Our study has the following limitations: first, the causes of visual impairment in this study were not assessed. Due to cross-sectional design of this study, we do not know whether vision acuity in patients was impaired before the diabetes onset, and if it was, what was the further decrease in visual acuity attributed to diabetic retinopathy. Second, HRQOL questionnaires were in majority of cases interviewer-administered (in patients with impaired vision) and in some cases self-administered. It has been reported that mode of administration may impact the HRQOL assessment, e.g., it has been reported that interviewer-administered mode may introduce the interviewer bias with HRQOL questionnaires, because interviewed patients may alter their responses to present themselves in a favorable light and therefore lead to higher than expected HRQOL in certain domains [28]. However, exclusive reliance on self-administered mode would introduce selection bias, as patients with impaired vision may not be able to complete the questionnaires by themselves and therefore be underrepresented in this study. Third, it may be possible that ophthalmologic practices randomly selected from the physicians database may not be representative of all ophthalmologic practices in Germany due to small number (n = 41 practices), which may possibly introduce selection bias. Forth, patient selection in a practice which was done by ophthalmologist according to predefined scheme was not monitored, so we cannot assess whether ophthalmologists followed patient selection scheme as expected. Fifth, results of our study apply to aggregated data on patients with type 1 and type 2 DM, which we justify based on comparable data between type 1 and type 2 DM patients in our study. But since retinopathies in type 1 and type 2 DM patients are different entities, separate analyses for each type of DM are recommended. Further limitation is that we did not consider the laterality of DR or ME and vision in study subjects. Therefore, if visual impairment and DR/ME is not in the same side of the eye in a subject, that might not be due to DR or ME. In other words, by using binocular vision, we dilute the association between DR/ME and vision. And finally, a validation of the sociodemographic structure of our sample with an external database of patients with diabetic retinopathy in Germany was not done because of unavailability of such a database.

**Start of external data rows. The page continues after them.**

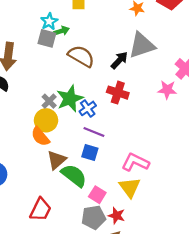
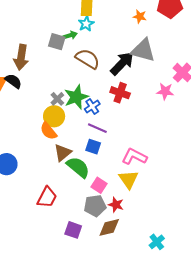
cyan star: (49, 21) -> (86, 24), moved
gray triangle: (142, 45) -> (143, 50), turned 32
black arrow: (119, 60) -> (122, 63), size x1.5

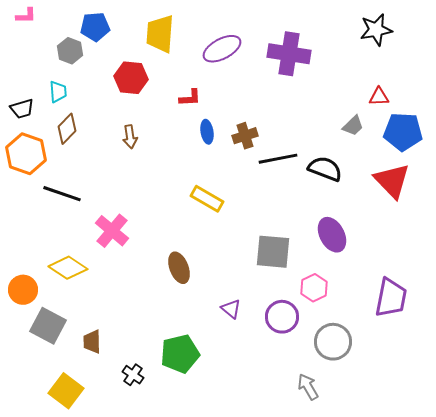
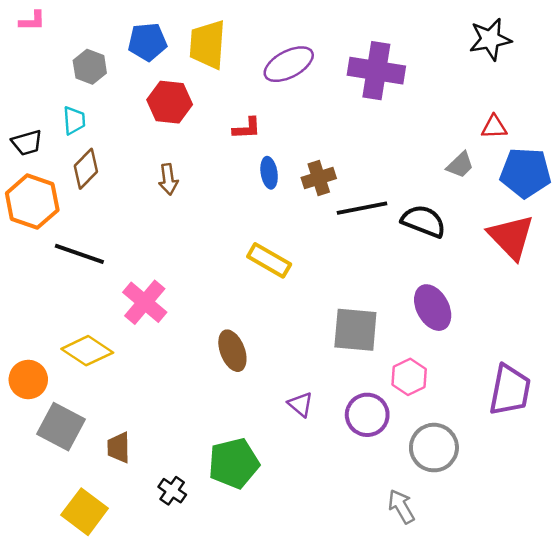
blue pentagon: (95, 27) -> (147, 42), moved

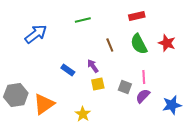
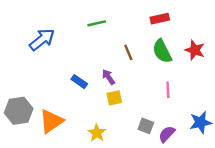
gray square: (125, 87) -> (146, 126), moved
purple semicircle: (143, 96) -> (167, 134), moved

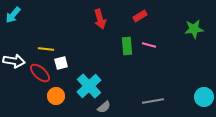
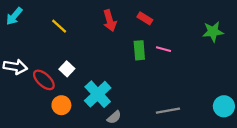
red rectangle: (140, 16) -> (145, 18), moved, turned 64
yellow line: (46, 49) -> (59, 26), moved, turned 35
white square: (61, 63) -> (67, 69), turned -32

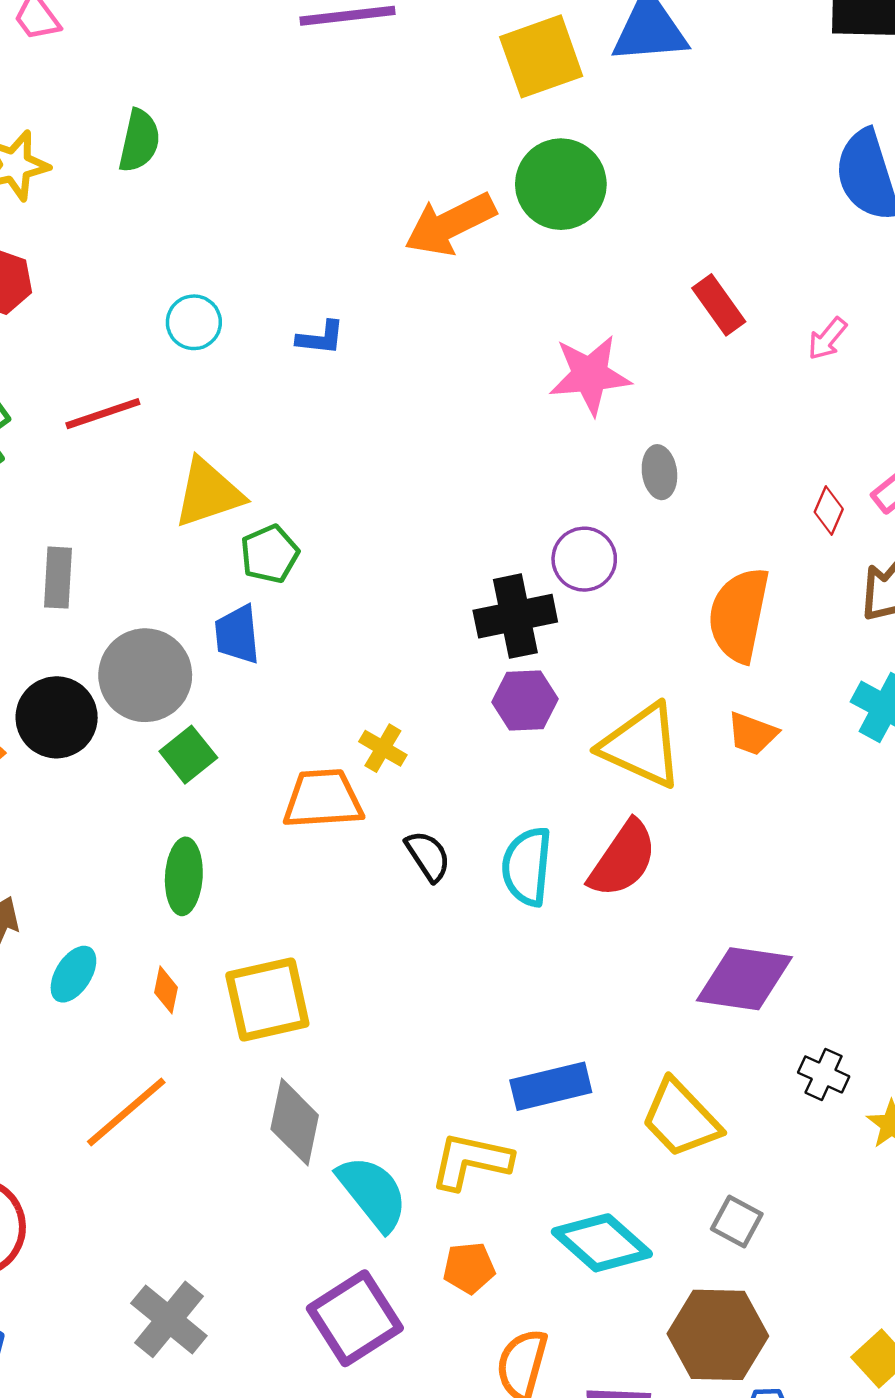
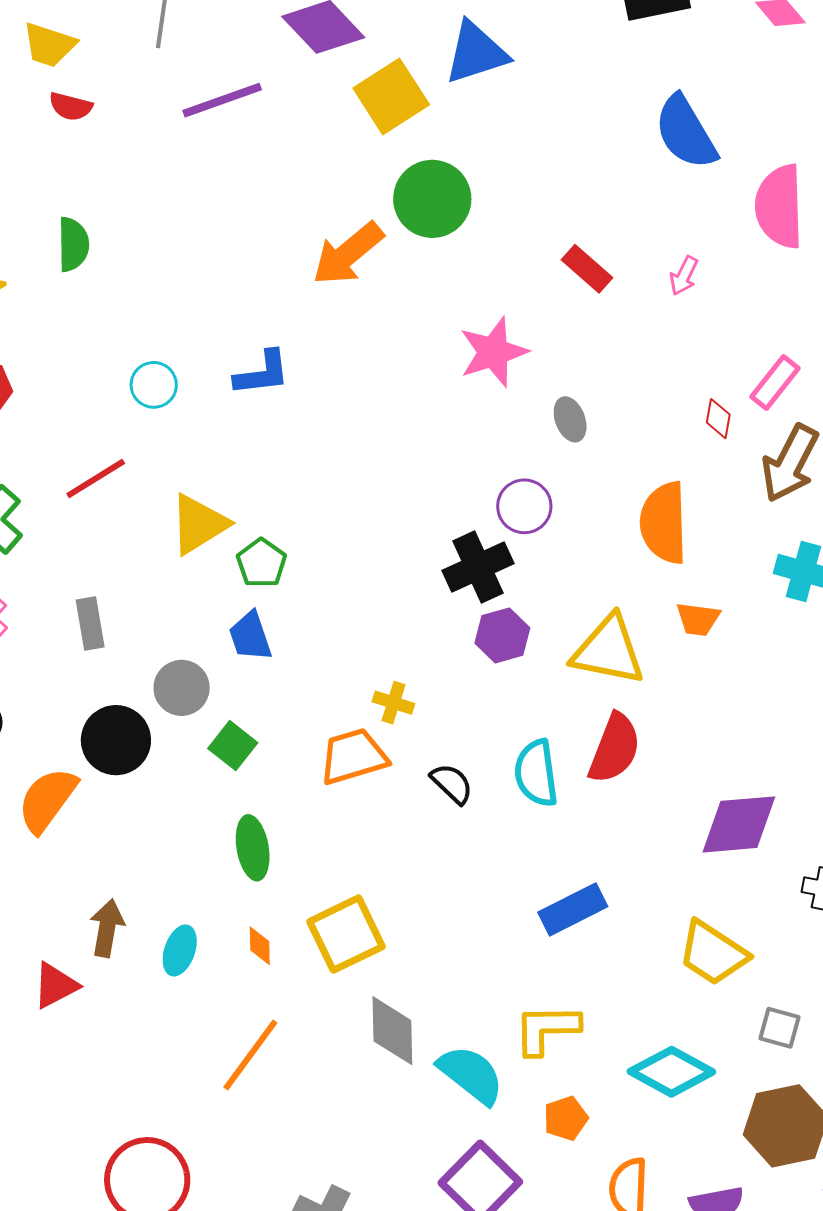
blue L-shape: (321, 338) -> (262, 373), size x1.4
gray circle: (145, 675) -> (182, 688), size x0.7
blue rectangle: (551, 1086) -> (573, 909), moved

Despite these weaknesses, the strength of this study is that it is the first study that examined the impact of important clinical characteristics in patients with diabetic retinopathy in Germany on HRQOL. We conclude that diabetic retinopathy severity grade, macular edema, visual acuity, and patient co-morbidities significantly influence both the physical and mental components of HRQOL. Further studies are warranted to investigate HRQOL in patients with visual impairment due to DR/ME compared to patients with visual impairment due to other causes.